Data section

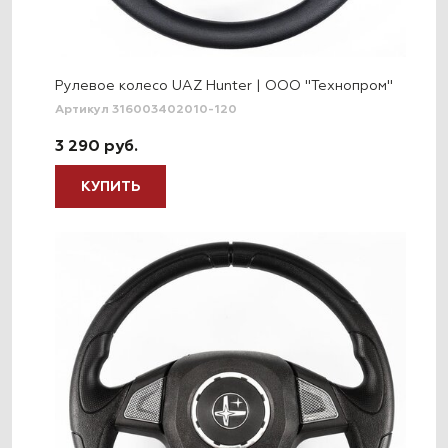
Рулевое колесо UAZ Hunter | ООО "Технопром"
Артикул 316003402010-120
3 290 руб.
КУПИТЬ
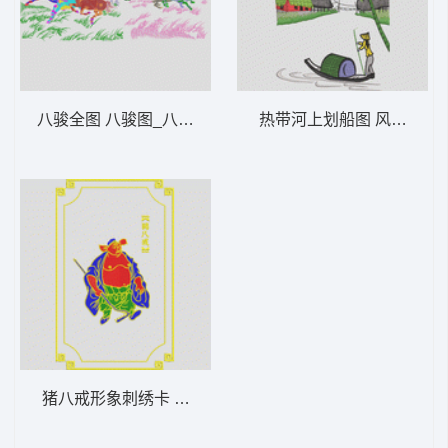
八骏全图 八骏图_八马骏图_精品版
热带河上划船图 风景_船 
猪八戒形象刺绣卡 西游记-猪八戒_工艺精品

Instructions to follow
Exactly the lines from the one that holds "八骏全图 八骏图_八马骏图_精品版" through the final line of the records above should be written out, and only those.

Response to the exercise
八骏全图 八骏图_八马骏图_精品版
热带河上划船图 风景_船 
猪八戒形象刺绣卡 西游记-猪八戒_工艺精品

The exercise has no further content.